Here's a second job where the worker violates the Buddhist principle against stealing.
Pretzel Vendor Isabelle Quinones
When I was a senior in college, I got a part-time job selling pretzels at a farmer's market. It was a day a week, ten bucks an hour under the table, which was really good money. And, in reality, it was even better than that because, since it's an all cash business, it was really easy to steal-sometimes like forty bucks a shift-to supplement your earnings. [Laughs} At the time I thought well, this is just a silly something to do while I'm a student, but the money was so good that after I graduated, I switched to full-time. I ended up selling pretzels for four years. Way too long,. I just recently stopped. [Laughs] I kind of retired myself for personal reasons.

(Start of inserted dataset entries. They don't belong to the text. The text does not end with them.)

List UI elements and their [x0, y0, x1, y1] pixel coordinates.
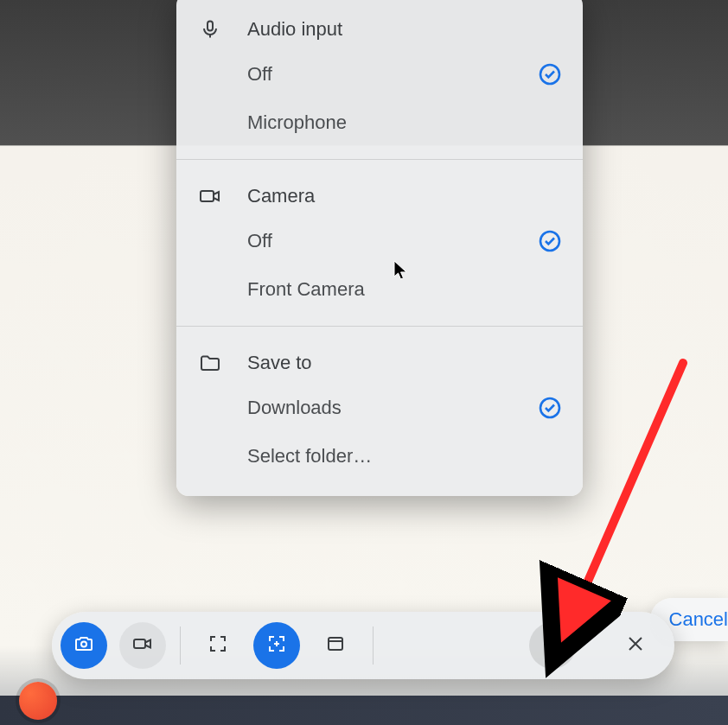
camera-icon [197, 186, 223, 207]
svg-rect-2 [201, 191, 214, 201]
checkmark-icon [538, 396, 562, 420]
section-title: Save to [247, 352, 312, 374]
option-label: Off [247, 230, 538, 252]
option-label: Microphone [247, 111, 538, 134]
shelf [0, 696, 728, 725]
folder-icon [197, 353, 223, 373]
settings-section-header: Camera [197, 175, 562, 217]
record-mode-button[interactable] [119, 622, 166, 669]
camera-photo-icon [73, 633, 95, 658]
camera-option-front[interactable]: Front Camera [197, 265, 562, 314]
option-label: Select folder… [247, 445, 538, 467]
toolbar-actions-group [529, 622, 659, 669]
svg-rect-7 [329, 638, 342, 650]
section-title: Camera [247, 185, 315, 207]
option-label: Off [247, 63, 538, 86]
audio-option-off[interactable]: Off [197, 50, 562, 99]
toolbar-separator [180, 626, 181, 665]
window-icon [325, 633, 346, 658]
section-title: Audio input [247, 18, 342, 41]
partial-region-icon [265, 633, 288, 658]
checkmark-icon [538, 62, 562, 86]
saveto-option-downloads[interactable]: Downloads [197, 384, 562, 432]
cancel-label: Cancel [669, 608, 728, 630]
audio-option-microphone[interactable]: Microphone [197, 99, 562, 147]
capture-settings-popup: Audio input Off Microphone [176, 0, 583, 496]
settings-section-saveto: Save to Downloads Select folder… [176, 326, 583, 487]
toolbar-mode-group [61, 622, 166, 669]
svg-rect-6 [134, 639, 145, 648]
video-camera-icon [131, 633, 154, 658]
settings-button[interactable] [529, 622, 576, 669]
microphone-icon [197, 19, 223, 40]
svg-point-8 [550, 641, 555, 646]
saveto-option-select-folder[interactable]: Select folder… [197, 432, 562, 480]
close-icon [626, 634, 645, 657]
gear-icon [541, 633, 564, 658]
capture-toolbar [52, 612, 674, 679]
settings-section-header: Audio input [197, 9, 562, 50]
toolbar-separator [373, 626, 374, 665]
checkmark-icon [538, 229, 562, 253]
settings-section-header: Save to [197, 342, 562, 384]
svg-point-5 [81, 642, 86, 647]
partial-region-button[interactable] [253, 622, 300, 669]
screenshot-mode-button[interactable] [61, 622, 107, 669]
option-label: Front Camera [247, 278, 538, 301]
window-region-button[interactable] [312, 622, 359, 669]
toolbar-region-group [195, 622, 359, 669]
option-label: Downloads [247, 397, 538, 419]
camera-option-off[interactable]: Off [197, 217, 562, 265]
close-button[interactable] [612, 622, 659, 669]
settings-section-camera: Camera Off Front Camera [176, 159, 583, 321]
fullscreen-icon [208, 633, 228, 658]
fullscreen-region-button[interactable] [195, 622, 241, 669]
settings-section-audio: Audio input Off Microphone [176, 5, 583, 154]
svg-rect-0 [208, 22, 213, 31]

I think the reason I kept at it for so long, besides the money, is that it was a nice, simple job. You'd roll out of bed in the morning, pick up the van from the parking lot and get to the market around eight A.M., set up the table, which was a piece of plywood on two sawhorses, and hang the sign that said how much the pretzels cost. Then you put the bags of pretzels underneath the table and that's it. The rest of the day, you'd sit outside and talk to people and sell pretzels. There were usually three of us working in the stand together all day. It was really low-key and fun.
The pretzels cost five for a dollar. Eleven for two dollars. They were hard pretzels, made by the Mennonites in Pennsylvania. The way they're made is they're boiled, which is what soft pretzels are, and then they're baked, which takes all the moisture out and makes them hard. People loved them. They were addictive. We sold a ton. About twelve hundred dollars was a good day. All cash. It was enough so that, like I said, I could pocket a five here and a ten there and no one would notice. I stole all the time, every shift, and never got caught. It was one of those jobs that was sort of like the golden handcuffs thing-totally menial, thoughtless labor in one way, but it paid really good. With stealing, I was making almost a hundred and fifty a day, cash.
The third job illustrates the third Buddhist principle: misuse of the senses.
Stripper Sara Maxwell
I moved to San Francisco, alone, after graduating from a very small college in a very small Virginia town, and I didn't come out here to sit in my apartment and watch TV. I wanted to meet people and enjoy myself, so I went out a fair amount. And one night I accepted an invitation to go to a lesbian nightclub with some friends. On this particular night at this club, Carol Queen, who I was to later find out was a fairly famous sexpert," was hosting an amateur strip show. Well I had a few beers and watched the pretty awkward volunteers dance onstage, and I thought, "I could do that," And after a few more beers, I did.
[...]
about an hour later, a hippie-ish woman in Birkenstocks leaned over to ask me if I would consider dancing professionally
At first I said I wasn't interested, but I took this flyer she had anyway and at home later I started to think about it. So I finally decided it might be a really easy way to bring in some extra money and I went in for an audition.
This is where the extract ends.